/gol

High-performance Computing (90535) final project at UniGe

Primary LanguageCApache License 2.0Apache-2.0

Game of Life

Comparative analysis of possible parallel implementations of Conway's famous Game of Life (GoL) using both GPU-based toolkits, CUDA, and CPU-based toolkits, OpenMP and MPI, on INFN's Ocapie cluster for HPC.

Authors: F. Minutoli, M. Ghirardelli, and D. Surpanu.

Useful links

Useful information

Standard

  • The borderline size to distinguish a small GoL's grid from a big one has been set to 50x50 due to visualization constraints that would hinder visibility. Indeed any grid larger than that cannot be properly visualized in a terminal and its evolution would not be appreciated in its entirety.

  • Any custom C guard implemented to force some specific behaviour in the code is marked with a GoL_ prefix.

Display file format

Both the input and output file format comply with the full-matrix format (FM), that is:

  • A single header row comprising the # of rows and columns in the grid, as two space-separated numbers.

  • A line for each row in the grid comprising all of its values, expressed as an X character for ALIVE cells and an empty space (or non-X character) for DEAD cells.

Sample input files can be found in the example folder, but one is given here, as well:

4 4
X  X
    
  XX
 X X

Please note: In case the (0, 0) cell is DEAD, thus the file starts with an empty space, replace its character with any non-X character (i.e., A) of choice before reading the GoL matrix from file. This prevents a well-known buggy behaviour of the getline() function in C from happening, due to which leading whitespaces are skipped.

Folder structure

This repository contains both the source code for a GPU-based implementation of Conway's Game of Life, inside the src\gpu folder and for a CPU-based implementation, inside the src\cpu folder. The include folder, instead, contains header files that both implementations utilize interchangeably, i.e., the base structs life_t and chunk_t, with a few specific C guards whenever the functionalities have to differ.

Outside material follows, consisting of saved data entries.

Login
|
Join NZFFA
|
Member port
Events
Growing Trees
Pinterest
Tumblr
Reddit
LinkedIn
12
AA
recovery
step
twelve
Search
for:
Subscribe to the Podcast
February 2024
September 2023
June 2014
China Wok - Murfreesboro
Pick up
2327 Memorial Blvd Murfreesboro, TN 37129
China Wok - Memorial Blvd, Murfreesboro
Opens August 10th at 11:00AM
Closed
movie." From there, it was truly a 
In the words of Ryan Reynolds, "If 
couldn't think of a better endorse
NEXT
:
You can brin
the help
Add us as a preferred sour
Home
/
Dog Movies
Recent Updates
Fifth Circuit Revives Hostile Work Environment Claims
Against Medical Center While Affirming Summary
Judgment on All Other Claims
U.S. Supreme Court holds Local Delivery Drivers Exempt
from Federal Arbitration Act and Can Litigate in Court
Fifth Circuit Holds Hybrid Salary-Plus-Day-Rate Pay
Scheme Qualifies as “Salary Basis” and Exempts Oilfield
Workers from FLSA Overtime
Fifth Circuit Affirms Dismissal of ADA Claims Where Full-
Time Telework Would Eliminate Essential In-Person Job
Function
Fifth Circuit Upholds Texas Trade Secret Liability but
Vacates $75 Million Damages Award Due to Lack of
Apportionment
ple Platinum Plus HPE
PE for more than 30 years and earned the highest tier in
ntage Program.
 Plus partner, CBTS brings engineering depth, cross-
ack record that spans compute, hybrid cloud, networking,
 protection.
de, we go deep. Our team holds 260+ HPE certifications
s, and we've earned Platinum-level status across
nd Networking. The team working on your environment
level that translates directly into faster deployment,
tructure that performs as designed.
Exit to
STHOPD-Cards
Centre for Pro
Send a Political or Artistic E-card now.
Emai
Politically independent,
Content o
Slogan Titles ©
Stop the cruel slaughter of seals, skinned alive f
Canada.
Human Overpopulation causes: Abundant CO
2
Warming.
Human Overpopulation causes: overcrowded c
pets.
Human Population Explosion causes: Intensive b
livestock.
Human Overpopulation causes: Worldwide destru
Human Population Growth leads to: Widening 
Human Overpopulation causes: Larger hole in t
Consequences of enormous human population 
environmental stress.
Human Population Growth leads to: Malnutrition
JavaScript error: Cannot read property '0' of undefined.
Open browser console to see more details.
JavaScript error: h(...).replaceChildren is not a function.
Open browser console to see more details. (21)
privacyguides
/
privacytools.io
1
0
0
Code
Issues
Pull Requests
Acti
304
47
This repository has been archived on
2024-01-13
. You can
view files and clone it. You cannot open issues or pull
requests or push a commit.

The bin folder contains various binaries generated by both implementations via the make command, each of which is characterized by specific tags in its name that describe how it was compiled; hence, its scope:

  • vec, stands for binaries optimized with vectorization at compile time;
  • omp, stands for binaries in which OpenMP support has been enabled;
  • mpi, stands for binaries in which MPI support has been enabled, thus they should be launched following standard MPI commands format, i.e., mpirun or mpiexec;
  • hybrid, stands for binaries in which a hybrid MPI+OpenMP support has been enabled;
  • cuda, stands for binaries that should be run on a GPU-capable machine.

Last but not least, the experiment folder contains all the experiments that we ran both implementations through.

Despite the repo containing both CPU and GPU code it has to be said that in order for the whole code to run, it needs to be shipped on a GPU-capable machine with OpenMP and MPI support. Otherwise, specific machines that provide either CPU or GPU capabilities should be implied to test both worlds separately.

Sample usage

Run any binary with the -h flag to learn its expected usage.